• **Activity**
What you return must be the lines of the data that hold the word "Regla".

Page images and extracted text
== Segment start ==
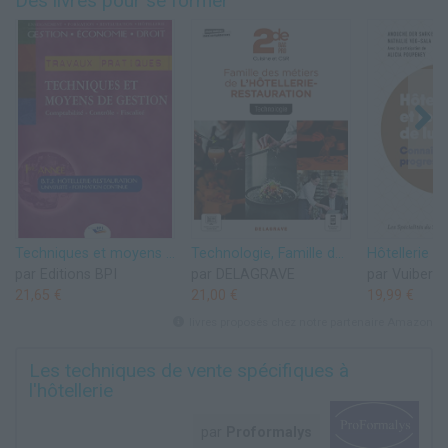
Des livres pour se former
Techniques et moyens de gestion : Comptabilité, contrôle, fiscalité. BTS Hôtellerie-Restauration 1ère année
Technologie, Famille des métiers de l'Hôtellerie Restauration 2de Bac Pro Cuisine et CSR (2021) - Pochette élève
par Editions BPI
par DELAGRAVE
par Vuibert
21,65 €
21,00 €
19,99 €
livres proposés chez notre partenaire Amazon
Les techniques de vente spécifiques à
l'hôtellerie
par
Proformalys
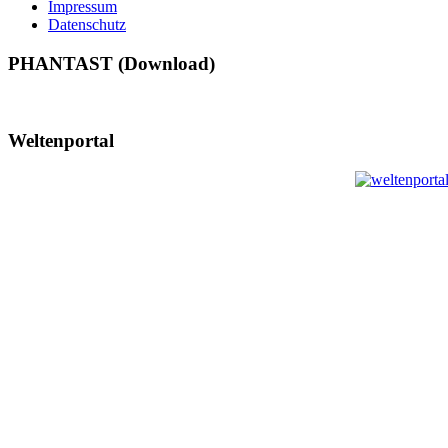
Impressum
Datenschutz
PHANTAST (Download)
Weltenportal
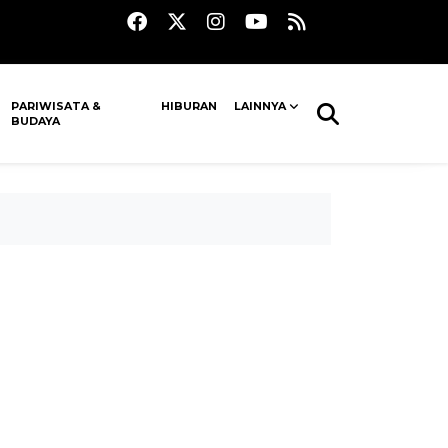
PARIWISATA &
HIBURAN
LAINNYA
BUDAYA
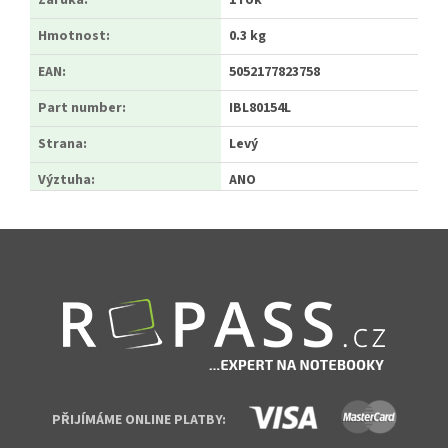
Záruka
:
1 rok
Hmotnost
:
0.3 kg
EAN
:
5052177823758
Part number
:
IBL80154L
Strana
:
Levý
Výztuha
:
ANO
Zápatí
PŘIJÍMÁME ONLINE PLATBY:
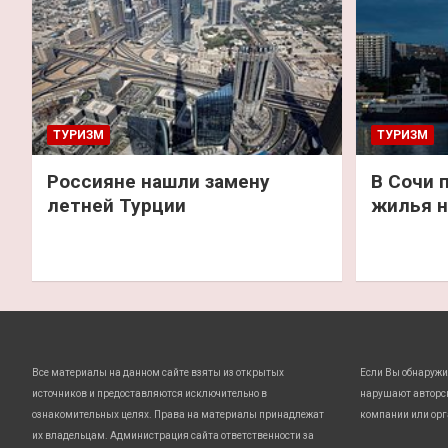
ТУРИЗМ
ТУРИЗМ
Россияне нашли замену
В Сочи 
летней Турции
жилья н
Все материалы на данном сайте взяты из открытых
Если Вы обнаружи
источников и предоставляются исключительно в
нарушают авторс
ознакомительных целях. Права на материалы принадлежат
компании или орг
их владельцам. Администрация сайта ответственности за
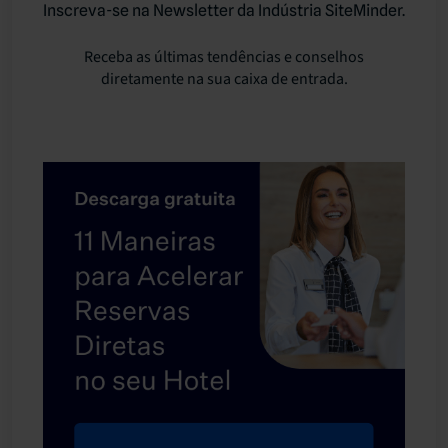
Inscreva-se na Newsletter da Indústria SiteMinder.
Receba as últimas tendências e conselhos
diretamente na sua caixa de entrada.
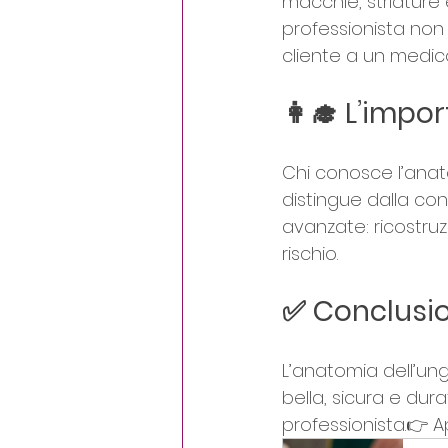
macchie, striature 
professionista non
cliente a un medic
👩‍🎓 L’imp
Chi conosce l’anato
distingue dalla con
avanzate: ricostruz
rischio.
✅ Conclusi
L’anatomia dell’ung
bella, sicura e dur
professionista.👉 A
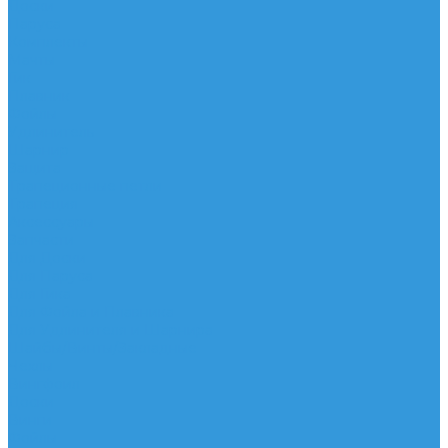
Доски
Паруса
Комплекты
Мачты
Гик
Плавник
Фойлы
Удлинитель
Шарнир
Защита
Трапеционные петли
Трапеция
Аксессуары
Запчасти
Для Доски
Для Паруса
Для Гика
Для Фойла и Плавника
Для Удлинителя и Шарнира
Шайбы/Винты/Закладные
Чехлы
Вингфоил
Доски
Винги
Фойлы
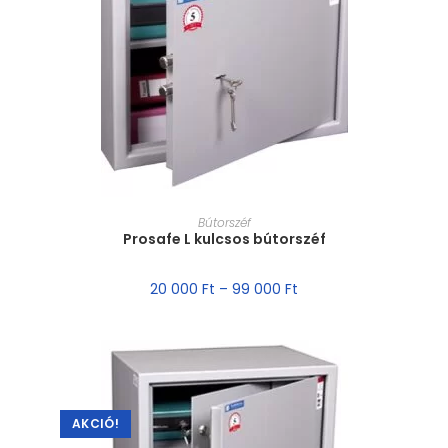
MÉRET VÁLASZTÁSA
Bútorszéf
Prosafe L kulcsos bútorszéf
20 000
Ft
–
99 000
Ft
AKCIÓ!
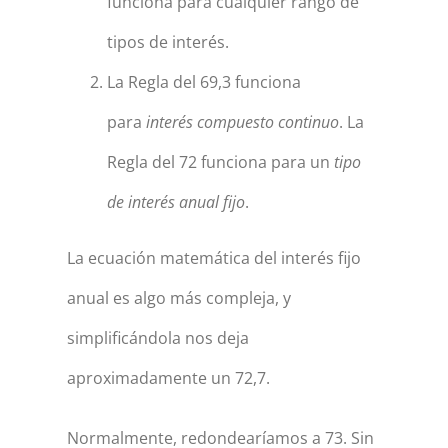
funciona para cualquier rango de
tipos de interés.
La Regla del 69,3 funciona
para
interés compuesto continuo
. La
Regla del 72 funciona para un
tipo
de interés anual fijo
.
La ecuación matemática del interés fijo
anual es algo más compleja, y
simplificándola nos deja
aproximadamente un 72,7.
Normalmente, redondearíamos a 73. Sin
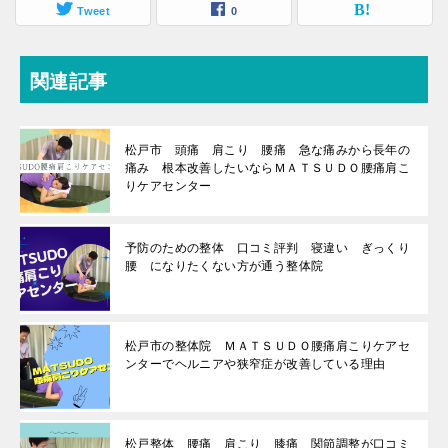
Tweet
0
関連記事
松戸市 頭痛 肩こり 腰痛 急な痛みから長年の
痛み 根本改善したいならＭＡＴＳＵＤＯ腰痛肩こ
りケアセンター
予防のための整体 口コミ評判 寝違い ぎっくり
腰 になりたくない方が通う整体院
松戸市の整体院 ＭＡＴＳＵＤＯ腰痛肩こりケアセ
ンターでヘルニアや狭窄症が改善している理由
松戸整体 腰痛 肩こり 膝痛 関節調整が口コミ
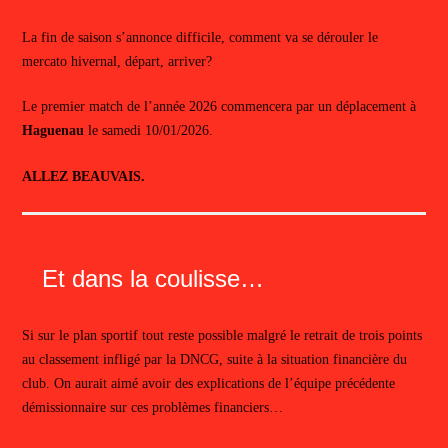
La fin de saison s’annonce difficile, comment va se dérouler le
mercato hivernal, départ, arriver?
Le premier match de l’année 2026 commencera par un déplacement à
Haguenau
le samedi 10/01/2026.
ALLEZ BEAUVAIS.
Et dans la coulisse…
Si sur le plan sportif tout reste possible malgré le retrait de trois points
au classement infligé par la DNCG, suite à la situation financière du
club. On aurait aimé avoir des explications de l’équipe précédente
démissionnaire sur ces problèmes financiers…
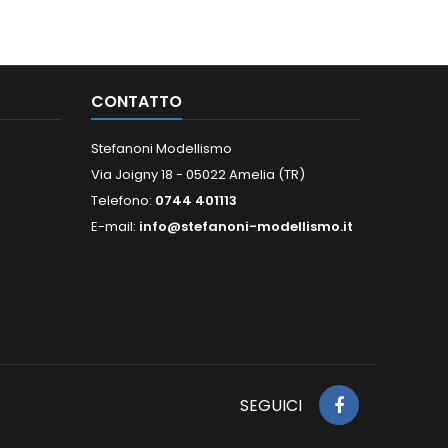
CONTATTO
Stefanoni Modellismo
Via Joigny 18 - 05022 Amelia (TR)
Telefono:
0744 401113
E-mail:
info@stefanoni-modellismo.it
SEGUICI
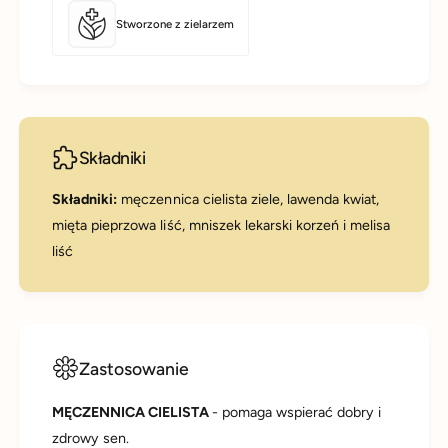
Stworzone z zielarzem
Składniki
Składniki:
męczennica cielista ziele, lawenda kwiat,
mięta pieprzowa liść, mniszek lekarski korzeń i melisa
liść
Zastosowanie
MĘCZENNICA CIELISTA
- pomaga wspierać dobry i
zdrowy sen.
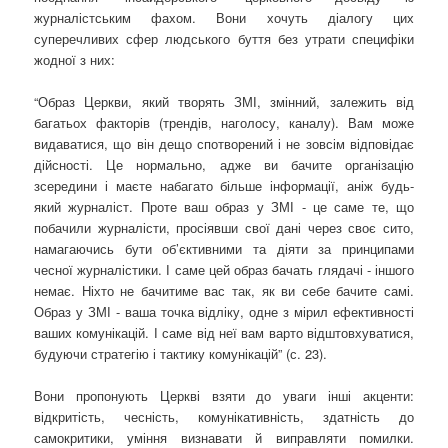
журналістським фахом. Вони хочуть діалогу цих
суперечливих сфер людського буття без утрати специфіки
жодної з них:
“Образ Церкви, який творять ЗМІ, змінний, залежить від
багатьох факторів (трендів, наголосу, каналу). Вам може
видаватися, що він дещо спотворений і не зовсім відповідає
дійсності. Це нормально, адже ви бачите організацію
зсередини і маєте набагато більше інформації, аніж будь-
який журналіст. Проте ваш образ у ЗМІ - це саме те, що
побачили журналісти, просіявши свої дані через своє сито,
намагаючись бути об’єктивними та діяти за принципами
чесної журналістики. І саме цей образ бачать глядачі - іншого
немає. Ніхто не бачитиме вас так, як ви себе бачите самі.
Образ у ЗМІ - ваша точка відліку, одне з мірил ефективності
ваших комунікацій. І саме від неї вам варто відштовхуватися,
будуючи стратегію і тактику комунікацій” (с. 23).
Вони пропонують Церкві взяти до уваги інші акценти:
відкритість, чесність, комунікативність, здатність до
самокритики, уміння визнавати й виправляти помилки.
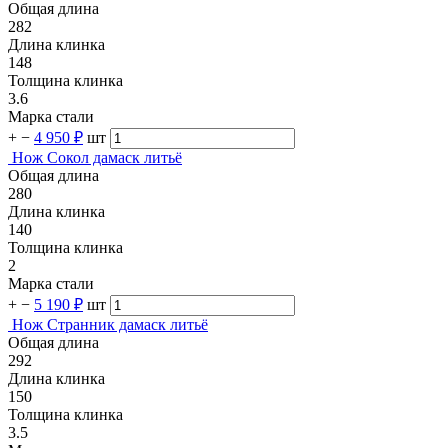
Общая длина
282
Длина клинка
148
Толщина клинка
3.6
Марка стали
+
−
4 950 ₽
шт
Нож Сокол дамаск литьё
Общая длина
280
Длина клинка
140
Толщина клинка
2
Марка стали
+
−
5 190 ₽
шт
Нож Странник дамаск литьё
Общая длина
292
Длина клинка
150
Толщина клинка
3.5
== Segment end ==
• **Answer to this task**
La Regla del 69,3 funciona
Regla del 72 funciona para un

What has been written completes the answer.